Fermer progressivement les connexions lors d’un redémarrage complet du proxy
Lorsque le binaire ou le conteneur du proxy doit être remplacé, utilisez, si elle est disponible, sa procédure de redémarrage gracieux ou sans interruption afin que les requêtes établies ne soient pas coupées au milieu de la réponse. Prévoyez un délai d’expiration de maintenance pour les connexions longue durée.
Le guide de rechargement de HAProxy montre comment les rechargements sans interruption préservent les connexions au lieu de tuer immédiatement l’ancien processus.
La continuité des connexions et la continuité des sessions de connexion sont deux choses différentes. Même si un WebSocket se reconnecte, la session doit rester valide, car le proxy de remplacement accède aux mêmes services d’authentification et de gestion de l’état.
Tester une session avant et après la maintenance planifiée
Utilisez un navigateur avec une session ouverte et une nouvelle session privée. Notez avant la maintenance le cookie de session, la route du proxy, le service d’authentification et le backend, puis rechargez ou remplacez uniquement le proxy et répétez la même requête protégée.

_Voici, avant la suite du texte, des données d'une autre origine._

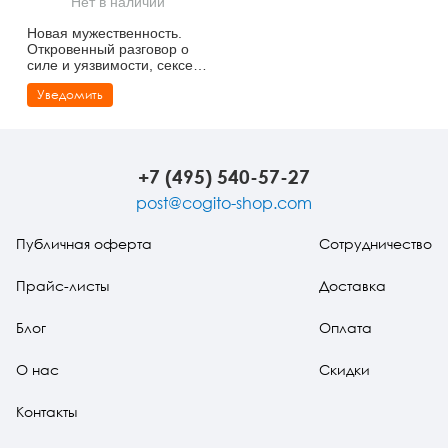
Нет в наличии
Тревожные расстройства, панические атаки
Психодрама
Психология труда и эргономика
Социальная и организационная психология
Новая мужественность.
Откровенный разговор о
Сказкотерапия
Психофизиология
Учебная литература
силе и уязвимости, сексе и
браке, работе и жизни
Уведомить
Другие направления психотерапии
Социальная психология
Классический и юнгианский психоанализ
Классический, эриксоновский гипноз и НЛП
+7 (495) 540-57-27
НЛП
post@cogito-shop.com
Публичная оферта
Сотрудничество
Прайс-листы
Доставка
Блог
Оплата
О нас
Скидки
Контакты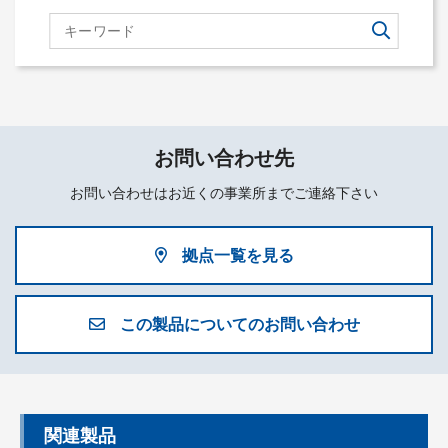
お問い合わせ先
お問い合わせはお近くの事業所までご連絡下さい
拠点一覧を見る
この製品についてのお問い合わせ
関連製品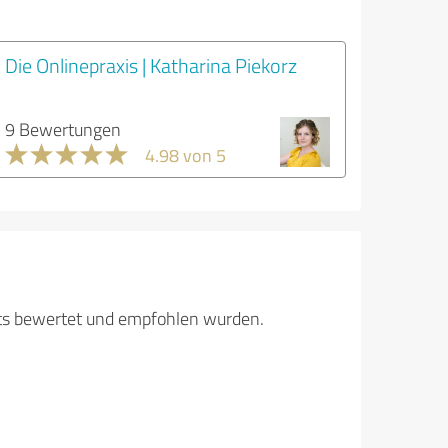
Die Onlinepraxis | Katharina Piekorz
9 Bewertungen
4.98 von 5
its bewertet und empfohlen wurden.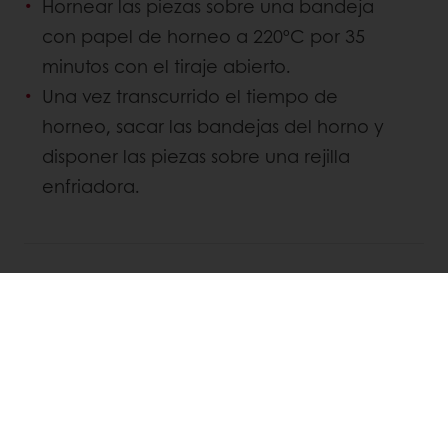
Hornear las piezas sobre una bandeja
con papel de horneo a 220ºC por 35
minutos con el tiraje abierto.
Una vez transcurrido el tiempo de
horneo, sacar las bandejas del horno y
disponer las piezas sobre una rejilla
enfriadora.
DESCUBRIR
RECETAS RELACIONADAS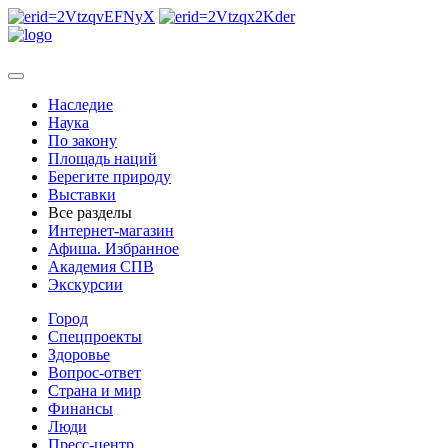
Наследие
Наука
По закону
Площадь наций
Берегите природу
Выставки
Все разделы
Интернет-магазин
Афиша. Избранное
Академия СПВ
Экскурсии
Город
Спецпроекты
Здоровье
Вопрос-ответ
Страна и мир
Финансы
Люди
Пресс-центр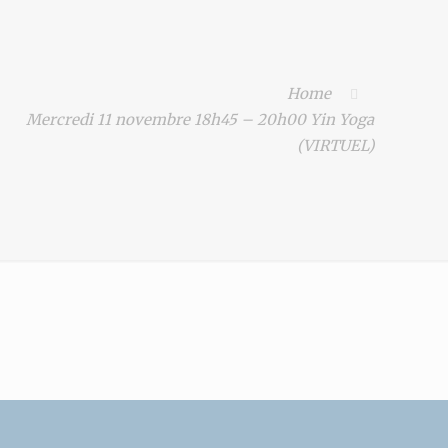
Home
Mercredi 11 novembre 18h45 – 20h00 Yin Yoga
(VIRTUEL)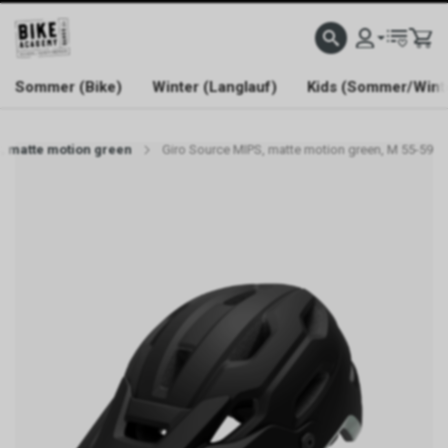
WELCOME TO BIKE ACADEMY
Sommer (Bike)
Winter (Langlauf)
Kids (Sommer/Wint
, matte motion green
Giro Source MIPS, matte motion green, M 55-59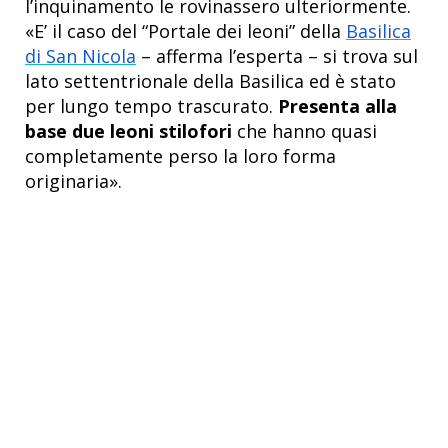
l’inquinamento le rovinassero ulteriormente.
«E’ il caso del “Portale dei leoni” della
Basilica
di San Nicola
– afferma l’esperta – si trova sul
lato settentrionale della Basilica ed è stato
per lungo tempo trascurato.
Presenta alla
base due leoni stilofori
che hanno quasi
completamente perso la loro forma
originaria».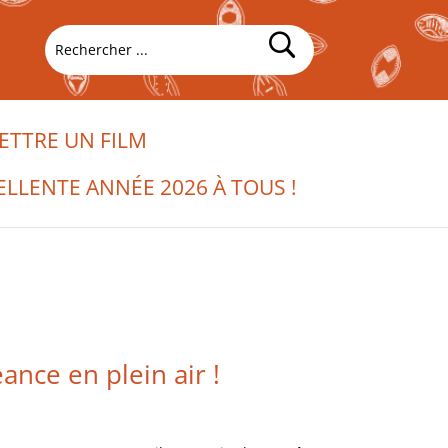
TTRE UN FILM
ELLENTE ANNÉE 2026 À TOUS !
ance en plein air !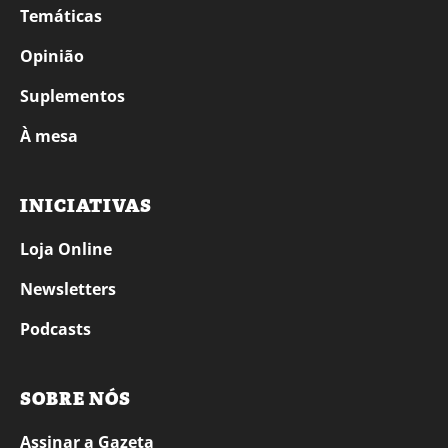
Temáticas
Opinião
Suplementos
À mesa
INICIATIVAS
Loja Online
Newsletters
Podcasts
SOBRE NÓS
Assinar a Gazeta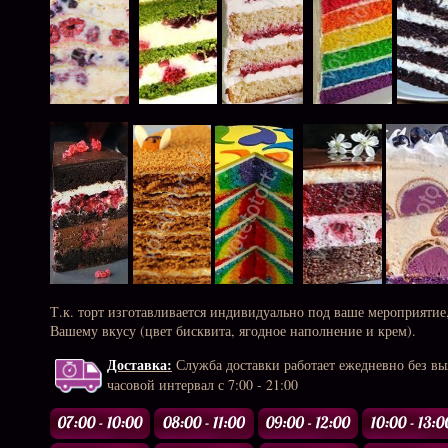
Т.к. торт изготавливается индивидуально под ваше мероприятие
Вашему вкусу (цвет бисквита, ягодное наполнение и крем).
Доставка:
Служба доставки работает ежедневно без в
часовой интервал с 7:00 - 21:00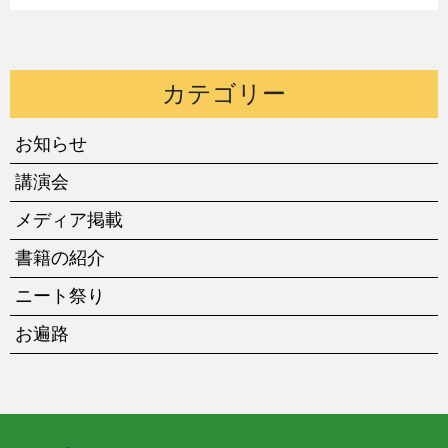
カテゴリー
お知らせ
講演会
メディア掲載
書籍の紹介
ニート祭り
お遍路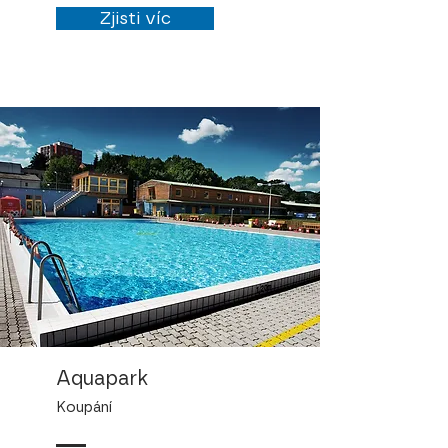
Zjisti víc
Aquapark
Koupání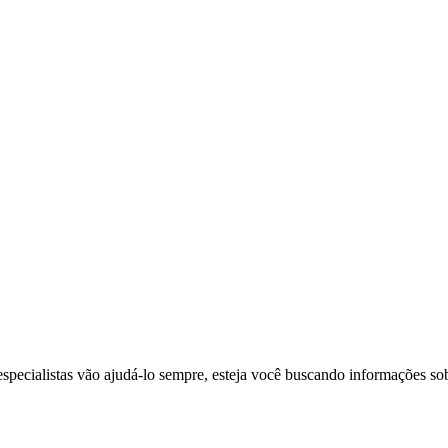
pecialistas vão ajudá-lo sempre, esteja você buscando informações sob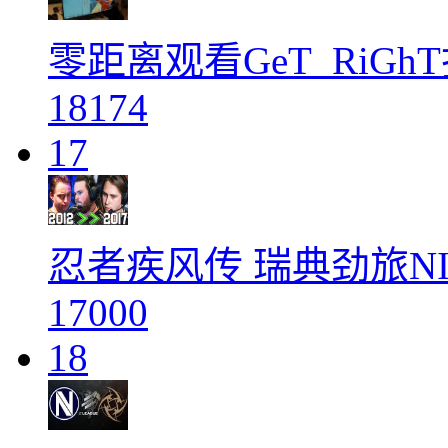
零距离观看GeT_RiGh
18174
17
忍者疾风传 瑞典劲旅N
17000
18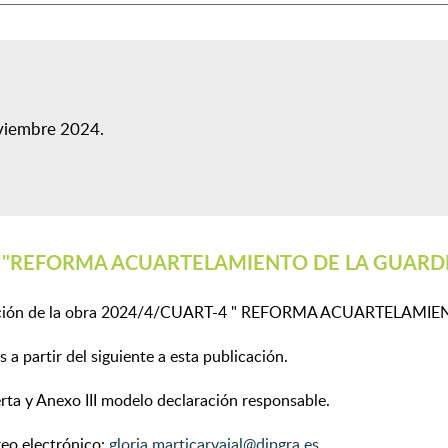
oviembre 2024
REFORMA ACUARTELAMIENTO DE LA GUARDIA 
ontratación de la obra 2024/4/CUART-4 " REFORMA ACUARTELA
 a partir del siguiente a esta publicación.
erta y Anexo III modelo declaración responsable.
reo electrónico:
gloria.marticarvajal@dipgra.es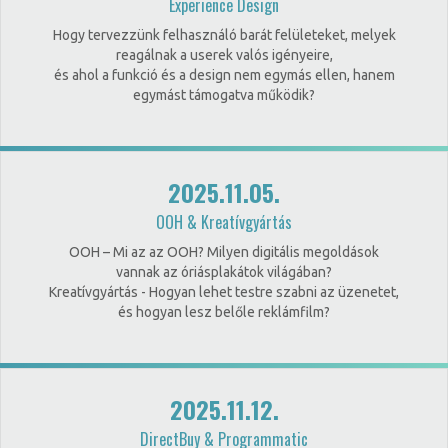
Experience Design
Hogy tervezzünk felhasználó barát felületeket, melyek
reagálnak a userek valós igényeire,
és ahol a funkció és a design nem egymás ellen, hanem
egymást támogatva működik?
2025.11.05.
OOH & Kreatívgyártás
OOH – Mi az az OOH? Milyen digitális megoldások
vannak az óriásplakátok világában?
Kreatívgyártás - Hogyan lehet testre szabni az üzenetet,
és hogyan lesz belőle reklámfilm?
2025.11.12.
DirectBuy & Programmatic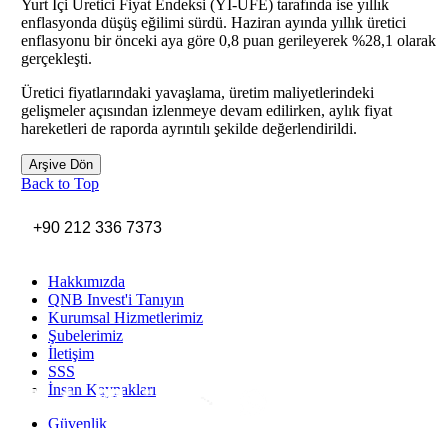
Yurt İçi Üretici Fiyat Endeksi (Yİ-ÜFE) tarafında ise yıllık
enflasyonda düşüş eğilimi sürdü. Haziran ayında yıllık üretici
enflasyonu bir önceki aya göre 0,8 puan gerileyerek %28,1 olarak
gerçekleşti.
Üretici fiyatlarındaki yavaşlama, üretim maliyetlerindeki
gelişmeler açısından izlenmeye devam edilirken, aylık fiyat
hareketleri de raporda ayrıntılı şekilde değerlendirildi.
Arşive Dön
Back to Top
+90 212 336 7373
Hakkımızda
QNB Invest'i Tanıyın
Kurumsal Hizmetlerimiz
Şubelerimiz
İletişim
SSS
İnsan Kaynakları
Inst
Face
Twitt
Link
Yout
Whatsapp
Güvenlik
Gizlilik Politikası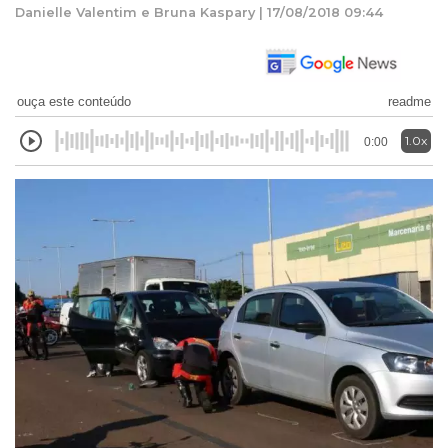
Danielle Valentim e Bruna Kaspary | 17/08/2018 09:44
ouça este conteúdo
readme
1.0x
0:00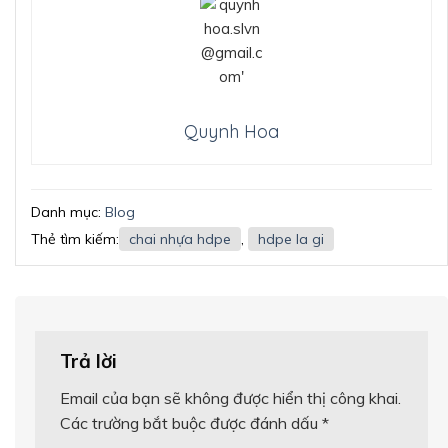
Quynh Hoa
Danh mục:
Blog
Thẻ tìm kiếm:
chai nhựa hdpe
,
hdpe la gi
Trả lời
Email của bạn sẽ không được hiển thị công khai.
Các trường bắt buộc được đánh dấu
*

Un guide opérationnel consacré à Caddy recommande de recharger au lieu de redémarrer complètement lors des mises à jour de configuration planifiées.
La conception de maintenance fonctionne lorsque les connexions existantes sont conservées, que les nouvelles connexions réussissent toujours et qu’aucune dépendance à état persistant n’a subi de redémarrage involontaire. L’article ZimaSpace associé sur la perte de session après le redémarrage du proxy reste la procédure de récupération appropriée si les utilisateurs sont toujours déconnectés.
Foire aux questions
Un rechargement gracieux du proxy garantit-il que les utilisateurs resteront connectés ?
Non. Il protège les connexions du proxy, mais les utilisateurs peuvent tout de même être déconnectés si le service d’authentification, le magasin de sessions ou le secret de signature des cookies change au même moment.
Redis doit-il toujours rester actif lors d’un redémarrage du proxy ?
Uniquement lorsque Redis stocke l’état des sessions ou une autre dépendance persistante de l’authentification. Une instance Redis utilisée uniquement comme cache possède une limite de récupération différente.
Conserver le même nom de cookie suffit-il ?
Non. Le secret de signature ou de chiffrement ainsi que l’état des sessions du backend doivent également rester compatibles avec le cookie déjà détenu par le navigateur.